Thursday | 8 January, 2009
CIO
Why IT Management Frameworks Don't Guarantee IT Success
It just isn't enough for your IT organization to have mature management and software development processes if the business organizations don't do their part. Companies also need an IT maturity model for the enterprise. PLUS: 5 tips to jump-start consultants and standards organizations
Laurie M. Orlov 01 April, 2008 11:18:11

Alignment has improved only slightly since 2000, even though IT executives say it's a top goal almost every time they're asked

CIOs care a lot about their IT organization's maturity. CMMI, COBIT and ISO are well-established frameworks that IT organizations use to assess their evolutionary development, whether in project and software processes, service delivery, security and risk management or IT controls. Research and consulting firms have large and established revenue streams helping IT organizations to assess themselves and advance from one level of maturity to the next. But to my knowledge, the consultants have yet to establish a direct correlation between these levels of maturity and the degree of business-IT alignment, or how successful the IT organization is at delivering what the business wants and expects.

Alignment has improved only slightly since 2000, even though IT executives say it's a top goal almost every time they're asked. According to a September 2007 survey by the Society of Information Management and MIS Quarterly, IT organizations have, on average, made little progress in alignment in seven years.

Researchers Jerry Luftman and Rajkumar Kempaiah annually surveyed IT executives between 2000 and 2006 about how evolved their organizations were for six components of alignment: communications, value, governance, partnership, scope and architecture, and skills. A score of 1 indicated responders had an initial, ad-hoc process for that component, and a score of 5 was equated to an optimized process. The respondents' average score (across all components) during the period between 2000 and 2003 was 2.99, and the average between 2004 and 2007 was 3.18. That's not a big jump for a seven-year period. Something is preventing IT organizations from moving alignment along.

Do Mature IT Practices Matter?

Maybe CIOs and consultants have their eye on the wrong ball — they are too focused on the best practices of the IT organization. Perhaps the degree of rigor in software development processes CMMI or looking at the control and audit processes (CoBit), are necessary for running a tight, internal IT ship, but insufficient to bring IT closer to the business.

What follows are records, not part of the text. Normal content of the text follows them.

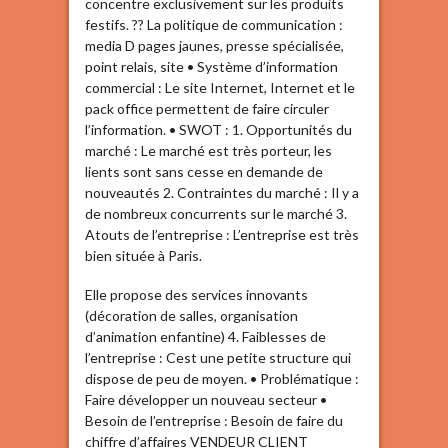
concentre exclusivement sur les produits
festifs. ?? La politique de communication :
media D pages jaunes, presse spécialisée,
point relais, site • Système d’information
commercial : Le site Internet, Internet et le
pack office permettent de faire circuler
l’information. • SWOT : 1. Opportunités du
marché : Le marché est très porteur, les
lients sont sans cesse en demande de
nouveautés 2. Contraintes du marché : Il y a
de nombreux concurrents sur le marché 3.
Atouts de l’entreprise : L’entreprise est très
bien située à Paris.
Elle propose des services innovants
(décoration de salles, organisation
d’animation enfantine) 4. Faiblesses de
l’entreprise : Cest une petite structure qui
dispose de peu de moyen. • Problématique :
Faire développer un nouveau secteur •
Besoin de l’entreprise : Besoin de faire du
chiffre d’affaires VENDEUR CLIENT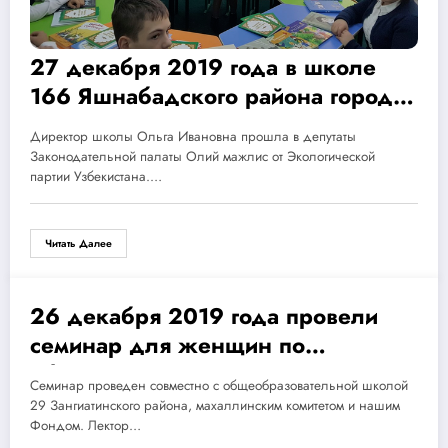
27 декабря 2019 года в школе
166 Яшнабадского района города
Ташкента прошла
Директор школы Ольга Ивановна прошла в депутаты
благотворительная акция Фонда
Законодательной палаты Олий мажлис от Экологической
по передаче детской
партии Узбекистана.…
художественной литературы
школьной библиотеке.
Читать Далее
26 декабря 2019 года провели
26.12.2019
семинар для женщин по
общечеловеческим ценностям и
Семинар проведен совместно с общеобразовательной школой
отношениям в семье.
29 Зангиатинского района, махаллинским комитетом и нашим
Фондом. Лектор…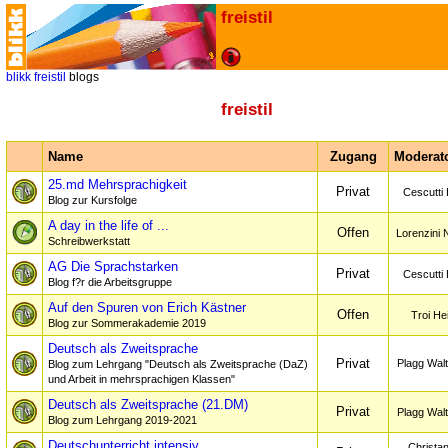
freistil
blikk
freistil
blogs
freistil
Name
Zugang
Moderato
25.md Mehrsprachigkeit
Privat
Cescutti
Blog zur Kursfolge
A day in the life of ...
Offen
Lorenzini 
Schreibwerkstatt
AG Die Sprachstarken
Privat
Cescutti
Blog f?r die Arbeitsgruppe
Auf den Spuren von Erich Kästner
Offen
Troi Hei
Blog zur Sommerakademie 2019
Deutsch als Zweitsprache
Privat
Plagg Wal
Blog zum Lehrgang "Deutsch als Zweitsprache (DaZ)
und Arbeit in mehrsprachigen Klassen"
Deutsch als Zweitsprache (21.DM)
Privat
Plagg Wal
Blog zum Lehrgang 2019-2021
Deutschunterricht intensiv
Christan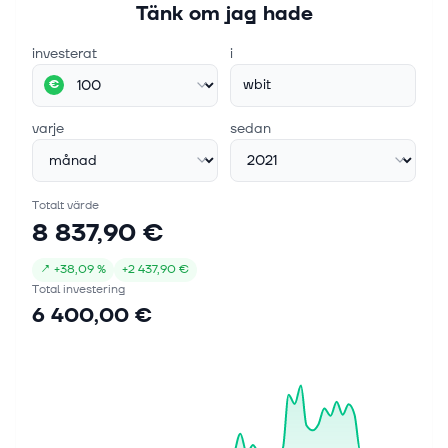
Tänk om jag hade
investerat
i
wbit
€
varje
sedan
Totalt värde
8 837,90 €
↗
+
38,09 %
+
2 437,90 €
Total investering
6 400,00 €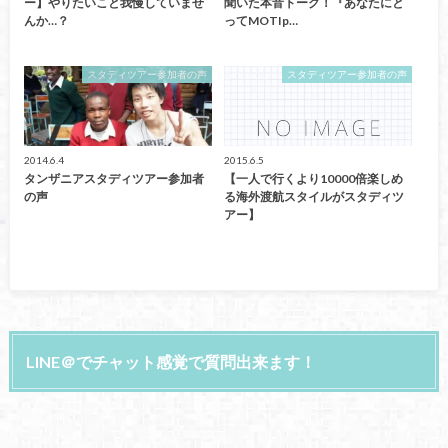
ー】やりたいこと我慢していませ
聞いた本音トーク！『あなたにと
んか…？
ってMOTIp…
スタディツアー参加者の声
スタディツアー参加者の声
2014.6.4
2015.6.5
タンザニアスタディツアー参加者
【一人で行くより10000倍楽しめ
の声
る海外渡航スタイルがスタディツ
アー】
LINE＠でチャット感覚で質問出来ます！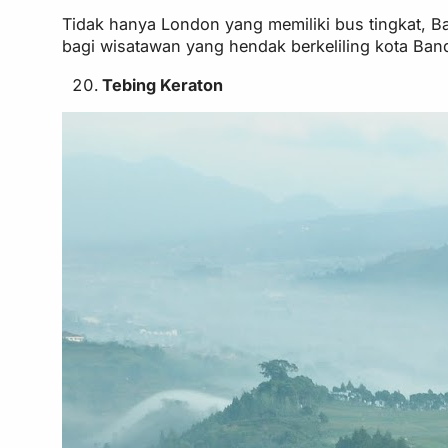
Tidak hanya London yang memiliki bus tingkat, B
bagi wisatawan yang hendak berkeliling kota Band
Tebing Keraton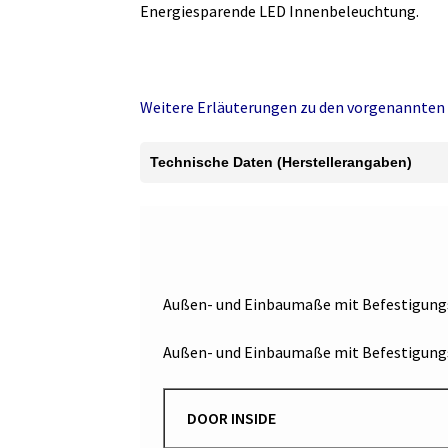
Energiesparende LED Innenbeleuchtung.
Weitere Erläuterungen zu den vorgenannten 
Technische Daten (Herstellerangaben)
Außen- und Einbaumaße mit Befestigung
Außen- und Einbaumaße mit Befestigungs
DOOR INSIDE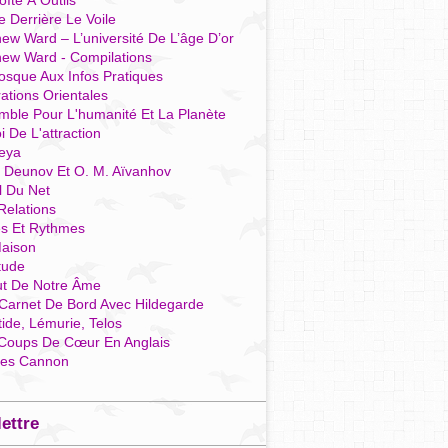
îte À Outils
e Derrière Le Voile
ew Ward – L’université De L’âge D’or
hew Ward - Compilations
osque Aux Infos Pratiques
rations Orientales
mble Pour L'humanité Et La Planète
i De L'attraction
reya
r Deunov Et O. M. Aïvanhov
l Du Net
Relations
es Et Rythmes
aison
tude
ut De Notre Âme
Carnet De Bord Avec Hildegarde
tide, Lémurie, Telos
Coups De Cœur En Anglais
res Cannon
lettre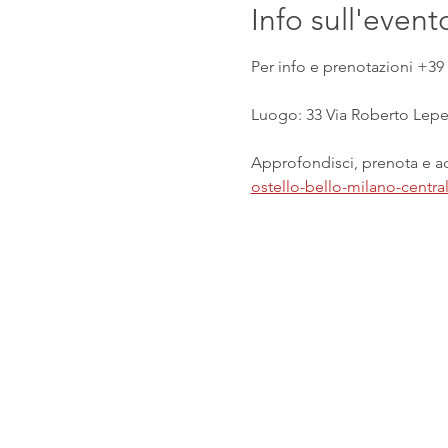
Info sull'event
Per info e prenotazioni +39 
Luogo: 33 Via Roberto Lepet
Approfondisci, prenota e acq
ostello-bello-milano-centr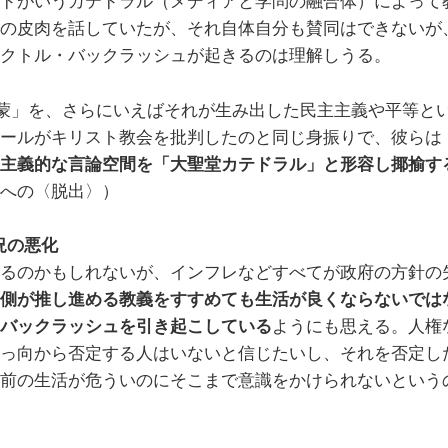
ドがいうカテドラル（メディアと学問の融合体）によって
の皮肉を話していたが、それ自体自分も賛同はできないが
クトル・バックラッシュが起きるのは理解しうる。
蒙」を、さらにいえばそれが生み出した民主主義や平等と
ールがキリスト教会を批判したのと同じ身振りで、彼らは
主義的な言論空間を「大聖堂カテドラル」と形容し揶揄す
への〈脱出〉）
況の悪化
るのかもしれないが、インフレなどすべてが政府の方針の
側が推し進める教義をすすめても生活が良くならないでは
バックラッシュを引き起こしている
ようにも思える。人権
っ向から否定する人はいないと信じたいし、それを否定し
前の生活が危ういのにそこまで意識をかけられないという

Let's think of all the ways an enterprise can derail a well-intentioned IT organization trying to move along in its practices, but failing to achieve a high level of alignment. Perhaps the primary metric for IT is the cost of IT itself, and not the impact of technology use in the business. Perhaps business participation in strategic projects is sporadic, but the project is expected to proceed anyway. Perhaps senior executives are naive about ways technology could help their business units, or they quash efforts by IT staffers who try to make recommendations. Perhaps the CEO has not set any specific expectations with the CIO and is only monitoring the role by the absence of complaints about IT. I could go on, but you get the idea.